╭─ RECORDS PROVIDED

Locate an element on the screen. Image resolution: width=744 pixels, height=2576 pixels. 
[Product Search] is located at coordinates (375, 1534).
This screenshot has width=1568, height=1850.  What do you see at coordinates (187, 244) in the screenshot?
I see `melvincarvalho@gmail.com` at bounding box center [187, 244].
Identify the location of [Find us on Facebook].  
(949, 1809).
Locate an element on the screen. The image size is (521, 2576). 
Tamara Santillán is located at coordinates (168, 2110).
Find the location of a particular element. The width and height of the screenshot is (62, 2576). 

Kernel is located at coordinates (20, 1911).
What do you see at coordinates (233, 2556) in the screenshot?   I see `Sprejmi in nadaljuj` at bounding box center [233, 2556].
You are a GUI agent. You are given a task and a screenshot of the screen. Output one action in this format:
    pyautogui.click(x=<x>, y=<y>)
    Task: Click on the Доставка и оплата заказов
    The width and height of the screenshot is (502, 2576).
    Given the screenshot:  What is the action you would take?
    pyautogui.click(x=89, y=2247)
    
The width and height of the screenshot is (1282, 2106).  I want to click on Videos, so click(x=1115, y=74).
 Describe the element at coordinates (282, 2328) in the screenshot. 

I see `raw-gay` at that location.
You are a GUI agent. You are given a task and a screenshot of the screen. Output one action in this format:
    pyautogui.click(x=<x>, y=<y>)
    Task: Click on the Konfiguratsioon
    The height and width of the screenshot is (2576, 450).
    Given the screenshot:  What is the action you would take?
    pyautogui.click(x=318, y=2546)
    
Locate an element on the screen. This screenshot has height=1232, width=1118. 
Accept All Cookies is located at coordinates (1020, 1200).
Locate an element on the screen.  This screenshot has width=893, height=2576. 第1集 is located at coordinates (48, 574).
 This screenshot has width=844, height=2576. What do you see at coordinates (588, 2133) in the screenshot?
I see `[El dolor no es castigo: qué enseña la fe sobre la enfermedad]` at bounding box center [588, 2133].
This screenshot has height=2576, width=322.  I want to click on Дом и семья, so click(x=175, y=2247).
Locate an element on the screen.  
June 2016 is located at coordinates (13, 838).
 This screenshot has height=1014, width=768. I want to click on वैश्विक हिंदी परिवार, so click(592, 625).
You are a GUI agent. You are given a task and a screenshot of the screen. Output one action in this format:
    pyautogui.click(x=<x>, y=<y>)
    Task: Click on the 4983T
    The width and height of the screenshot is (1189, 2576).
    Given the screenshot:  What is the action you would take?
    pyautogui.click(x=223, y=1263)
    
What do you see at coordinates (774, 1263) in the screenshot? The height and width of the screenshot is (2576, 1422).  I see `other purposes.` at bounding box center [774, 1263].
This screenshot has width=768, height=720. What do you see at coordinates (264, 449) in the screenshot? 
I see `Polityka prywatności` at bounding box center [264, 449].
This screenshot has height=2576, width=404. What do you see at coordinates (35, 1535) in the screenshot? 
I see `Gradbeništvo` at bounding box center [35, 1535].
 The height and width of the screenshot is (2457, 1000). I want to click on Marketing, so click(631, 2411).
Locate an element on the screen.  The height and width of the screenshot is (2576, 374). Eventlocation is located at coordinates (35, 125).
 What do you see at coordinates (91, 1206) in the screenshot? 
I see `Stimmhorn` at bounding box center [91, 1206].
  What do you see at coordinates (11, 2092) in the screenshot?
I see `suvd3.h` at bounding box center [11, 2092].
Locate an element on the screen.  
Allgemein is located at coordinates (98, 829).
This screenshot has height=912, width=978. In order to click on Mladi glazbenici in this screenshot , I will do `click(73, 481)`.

╰─

# EXERCISE:
Would you transcribe the data above exactly as it stands?

# WRITTEN REPLY:
Locate an element on the screen. Image resolution: width=744 pixels, height=2576 pixels. 
[Product Search] is located at coordinates (375, 1534).
This screenshot has width=1568, height=1850.  What do you see at coordinates (187, 244) in the screenshot?
I see `melvincarvalho@gmail.com` at bounding box center [187, 244].
Identify the location of [Find us on Facebook].  
(949, 1809).
Locate an element on the screen. The image size is (521, 2576). 
Tamara Santillán is located at coordinates (168, 2110).
Find the location of a particular element. The width and height of the screenshot is (62, 2576). 

Kernel is located at coordinates (20, 1911).
What do you see at coordinates (233, 2556) in the screenshot?   I see `Sprejmi in nadaljuj` at bounding box center [233, 2556].
You are a GUI agent. You are given a task and a screenshot of the screen. Output one action in this format:
    pyautogui.click(x=<x>, y=<y>)
    Task: Click on the Доставка и оплата заказов
    The width and height of the screenshot is (502, 2576).
    Given the screenshot:  What is the action you would take?
    pyautogui.click(x=89, y=2247)
    
The width and height of the screenshot is (1282, 2106).  I want to click on Videos, so click(x=1115, y=74).
 Describe the element at coordinates (282, 2328) in the screenshot. 

I see `raw-gay` at that location.
You are a GUI agent. You are given a task and a screenshot of the screen. Output one action in this format:
    pyautogui.click(x=<x>, y=<y>)
    Task: Click on the Konfiguratsioon
    The height and width of the screenshot is (2576, 450).
    Given the screenshot:  What is the action you would take?
    pyautogui.click(x=318, y=2546)
    
Locate an element on the screen. This screenshot has height=1232, width=1118. 
Accept All Cookies is located at coordinates (1020, 1200).
Locate an element on the screen.  This screenshot has width=893, height=2576. 第1集 is located at coordinates (48, 574).
 This screenshot has width=844, height=2576. What do you see at coordinates (588, 2133) in the screenshot?
I see `[El dolor no es castigo: qué enseña la fe sobre la enfermedad]` at bounding box center [588, 2133].
This screenshot has height=2576, width=322.  I want to click on Дом и семья, so click(x=175, y=2247).
Locate an element on the screen.  
June 2016 is located at coordinates (13, 838).
 This screenshot has height=1014, width=768. I want to click on वैश्विक हिंदी परिवार, so click(592, 625).
You are a GUI agent. You are given a task and a screenshot of the screen. Output one action in this format:
    pyautogui.click(x=<x>, y=<y>)
    Task: Click on the 4983T
    The width and height of the screenshot is (1189, 2576).
    Given the screenshot:  What is the action you would take?
    pyautogui.click(x=223, y=1263)
    
What do you see at coordinates (774, 1263) in the screenshot? The height and width of the screenshot is (2576, 1422).  I see `other purposes.` at bounding box center [774, 1263].
This screenshot has width=768, height=720. What do you see at coordinates (264, 449) in the screenshot? 
I see `Polityka prywatności` at bounding box center [264, 449].
This screenshot has height=2576, width=404. What do you see at coordinates (35, 1535) in the screenshot? 
I see `Gradbeništvo` at bounding box center [35, 1535].
 The height and width of the screenshot is (2457, 1000). I want to click on Marketing, so click(631, 2411).
Locate an element on the screen.  The height and width of the screenshot is (2576, 374). Eventlocation is located at coordinates (35, 125).
 What do you see at coordinates (91, 1206) in the screenshot? 
I see `Stimmhorn` at bounding box center [91, 1206].
  What do you see at coordinates (11, 2092) in the screenshot?
I see `suvd3.h` at bounding box center [11, 2092].
Locate an element on the screen.  
Allgemein is located at coordinates (98, 829).
This screenshot has height=912, width=978. In order to click on Mladi glazbenici in this screenshot , I will do `click(73, 481)`.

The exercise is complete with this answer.